There have been no reports on prognostic prediction and risk stratification based on stress phase bandwidth (SPBW), or a left ventricular (LV) mechanical dyssynchrony index, in patients with known or suspected stable coronary artery disease (CAD) at low or intermediate risk of major cardiac events (MCEs) using the J-ACCESS risk model. We retrospectively investigated 4,996 consecutive patients with known or suspected CAD who underwent rest 201Tl and stress 99mTc-tetrofosmin electrocardiogram (ECG)-gated single-photon emission computed tomography (SPECT) myocardial perfusion imaging (MPI) and followed up for 3 years to confirm their prognosis. MCE risk over 3 years was estimated using an equation based on that used in the J-ACCESS study. The composite endpoint was the onset of MCEs consisting of cardiac death, non-fatal myocardial infarction (MI), and severe heart failure requiring hospitalization. SPBW was calculated by phase analysis with the Heart Risk View-F software and its normal upper limit was set to 38°. Based on the estimated 3-year incidence of MCEs obtained from the J-ACCESS risk model, 4,123 of the 4,996 consecutive patients were classified as low (n = 2,653) or intermediate risk (n = 1,470) and they were analyzed for follow-up. During the follow-up, 153 patients experienced MCEs: cardiac death (n = 38), non-fatal MI (n = 45), and severe heart failure (n = 70). The results of the multivariate analysis showed age, estimated glomerular filtration rate (eGFR), stress LV ejection fraction, and stress SPBW to be independent predictors of MCEs.

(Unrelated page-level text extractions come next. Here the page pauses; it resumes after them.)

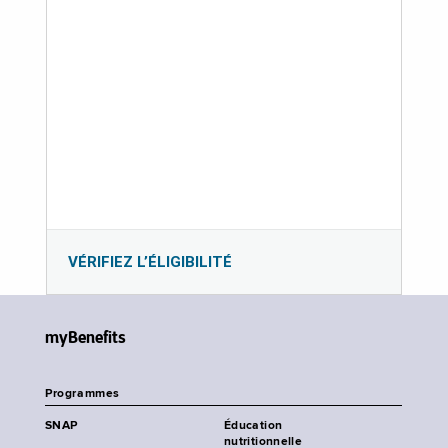
VÉRIFIEZ L’ÉLIGIBILITÉ
myBenefits
Programmes
SNAP
Éducation
nutritionnelle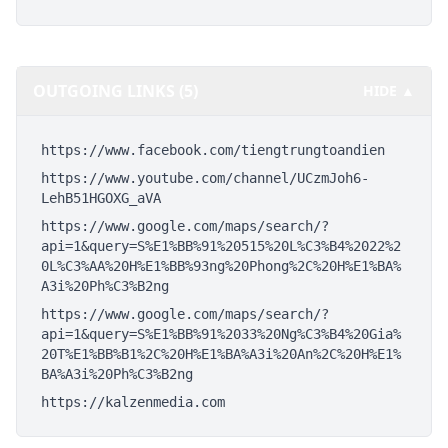
OUTGOING LINKS (5)
HIDE ▲
https://www.facebook.com/tiengtrungtoandien
https://www.youtube.com/channel/UCzmJoh6-
LehB51HGOXG_aVA
https://www.google.com/maps/search/?
api=1&query=S%E1%BB%91%20515%20L%C3%B4%2022%2
0L%C3%AA%20H%E1%BB%93ng%20Phong%2C%20H%E1%BA%
A3i%20Ph%C3%B2ng
https://www.google.com/maps/search/?
api=1&query=S%E1%BB%91%2033%20Ng%C3%B4%20Gia%
20T%E1%BB%B1%2C%20H%E1%BA%A3i%20An%2C%20H%E1%
BA%A3i%20Ph%C3%B2ng
https://kalzenmedia.com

The actual 3-year MCE rate in patients at intermediate risk was significantly higher than in those at low risk (6.7% vs. 2.1%, P < 0.0001). However, the actual 3-year MCE rate in patients with abnormal SPBW (> 38°) was 4.0% and 9.2% in low- and intermediate-risk patients, respectively, which corresponded to intermediate and high risk. Kaplan-Meier analysis also showed significant risk stratification by normal SPBW values for both low- and intermediate-risk patients. LV mechanical dyssynchrony assessed with ECG-gated SPECT MPI is useful for risk stratification of known or suspected stable CAD patients at low or intermediate risk of MCEs and may help identify higher risk patients who could not be identified as being at risk based on J-ACCESS risk assessment.